■ WORK REQUIRED:
Output nothing but the lines from the beginning of the listing below through the line containing "Bán nhà 855 Quang Trung Phường 12 Quận Gò Vấp", exactly as they stand, without pictures.

━━━━━ DATASET RECORDS ━━━━━

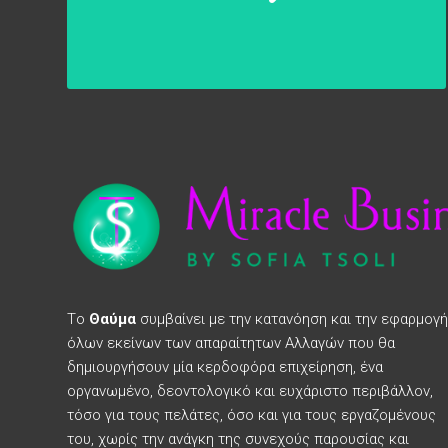
Tο
Θαύμα
συμβαίνει με την κατανόηση και την εφαρμογ
όλων εκείνων των απαραίτητων Αλλαγών που θα
δημιουργήσουν μία κερδοφόρα επιχείρηση, ένα
οργανωμένο, δεοντολογικό και ευχάριστο περιβάλλον,
τόσο για τους πελάτες, όσο και για τους εργαζομένους
του, χωρίς την ανάγκη της συνεχούς παρουσίας και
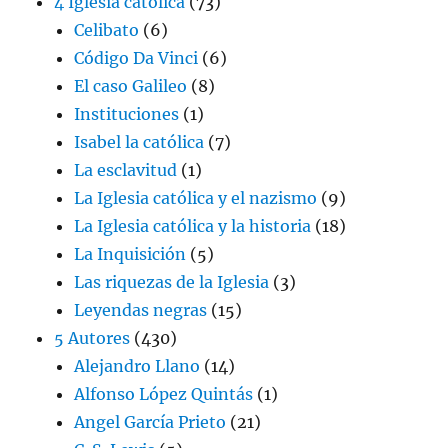
4 Iglesia católica
(73)
Celibato
(6)
Código Da Vinci
(6)
El caso Galileo
(8)
Instituciones
(1)
Isabel la católica
(7)
La esclavitud
(1)
La Iglesia católica y el nazismo
(9)
La Iglesia católica y la historia
(18)
La Inquisición
(5)
Las riquezas de la Iglesia
(3)
Leyendas negras
(15)
5 Autores
(430)
Alejandro Llano
(14)
Alfonso López Quintás
(1)
Angel García Prieto
(21)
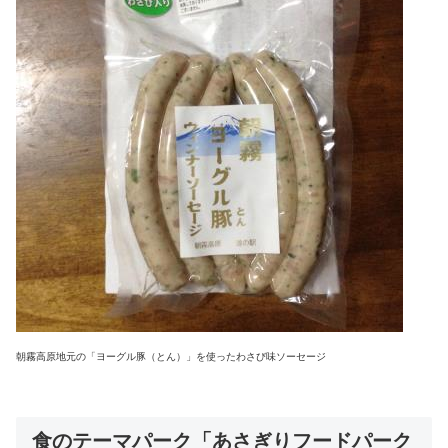
朝霧高原地元の「ヨーグル豚（とん）」を使ったわさび味ソーセージ
食のテーマパーク「あさぎりフードパーク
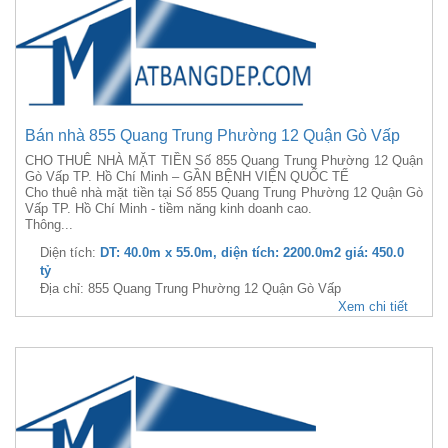
Bán nhà 855 Quang Trung Phường 12 Quận Gò Vấp
CHO THUÊ NHÀ MẶT TIỀN Số 855 Quang Trung Phường 12 Quận
Gò Vấp TP. Hồ Chí Minh – GẦN BỆNH VIỆN QUỐC TẾ
Cho thuê nhà mặt tiền tại Số 855 Quang Trung Phường 12 Quận Gò
Vấp TP. Hồ Chí Minh - tiềm năng kinh doanh cao.
Thông...
Diện tích:
DT: 40.0m x 55.0m, diện tích: 2200.0m2 giá: 450.0
tỷ
Địa chỉ: 855 Quang Trung Phường 12 Quận Gò Vấp
Xem chi tiết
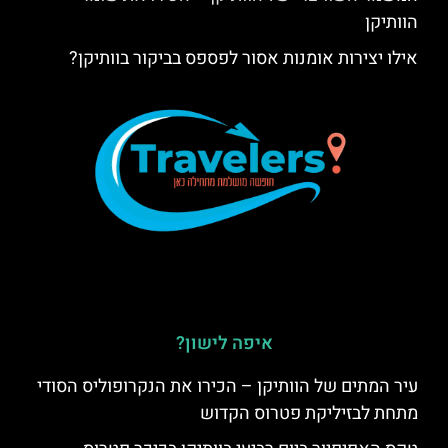
הוותיקן
אילו יצירות אומנות אסור לפספס בביקור בוותיקן?
איפה לישון?
עיר המתים של הוותיקן – הכירו את הנקרופוליס הסודי
מתחת לבזיליקת פטרוס הקדוש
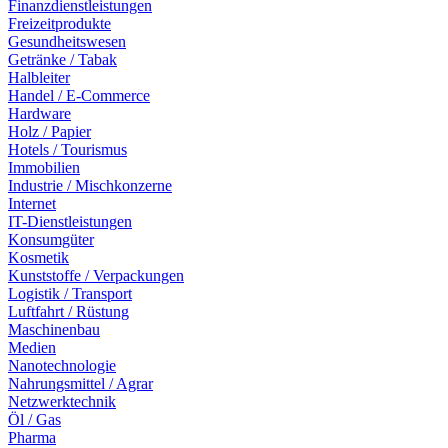
Finanzdienstleistungen
Freizeitprodukte
Gesundheitswesen
Getränke / Tabak
Halbleiter
Handel / E-Commerce
Hardware
Holz / Papier
Hotels / Tourismus
Immobilien
Industrie / Mischkonzerne
Internet
IT-Dienstleistungen
Konsumgüter
Kosmetik
Kunststoffe / Verpackungen
Logistik / Transport
Luftfahrt / Rüstung
Maschinenbau
Medien
Nanotechnologie
Nahrungsmittel / Agrar
Netzwerktechnik
Öl / Gas
Pharma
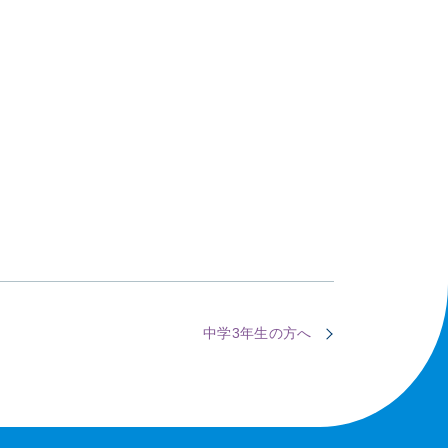
中学3年生の方へ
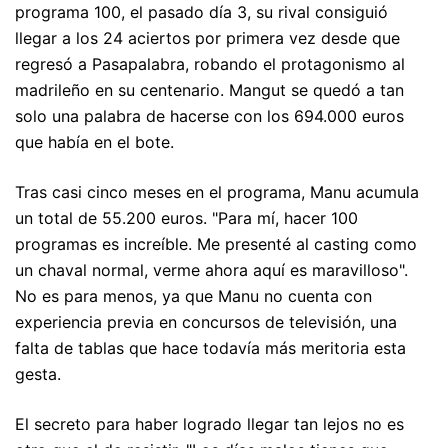
programa 100, el pasado día 3, su rival consiguió
llegar a los 24 aciertos por primera vez desde que
regresó a Pasapalabra, robando el protagonismo al
madrileño en su centenario. Mangut se quedó a tan
solo una palabra de hacerse con los 694.000 euros
que había en el bote.
Tras casi cinco meses en el programa, Manu acumula
un total de 55.200 euros. "Para mí, hacer 100
programas es increíble. Me presenté al casting como
un chaval normal, verme ahora aquí es maravilloso".
No es para menos, ya que Manu no cuenta con
experiencia previa en concursos de televisión, una
falta de tablas que hace todavía más meritoria esta
gesta.
El secreto para haber logrado llegar tan lejos no es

━━━━━

■ ANSWER TO THIS TASK:
Tο
Θαύμα
συμβαίνει με την κατανόηση και την εφαρμογ
όλων εκείνων των απαραίτητων Αλλαγών που θα
δημιουργήσουν μία κερδοφόρα επιχείρηση, ένα
οργανωμένο, δεοντολογικό και ευχάριστο περιβάλλον,
τόσο για τους πελάτες, όσο και για τους εργαζομένους
του, χωρίς την ανάγκη της συνεχούς παρουσίας και
4 Iglesia católica
(73)
Celibato
(6)
Código Da Vinci
(6)
El caso Galileo
(8)
Instituciones
(1)
Isabel la católica
(7)
La esclavitud
(1)
La Iglesia católica y el nazismo
(9)
La Iglesia católica y la historia
(18)
La Inquisición
(5)
Las riquezas de la Iglesia
(3)
Leyendas negras
(15)
5 Autores
(430)
Alejandro Llano
(14)
Alfonso López Quintás
(1)
Angel García Prieto
(21)
朝霧高原地元の「ヨーグル豚（とん）」を使ったわさび味ソーセージ
食のテーマパーク「あさぎりフードパーク
Bán nhà 855 Quang Trung Phường 12 Quận Gò Vấp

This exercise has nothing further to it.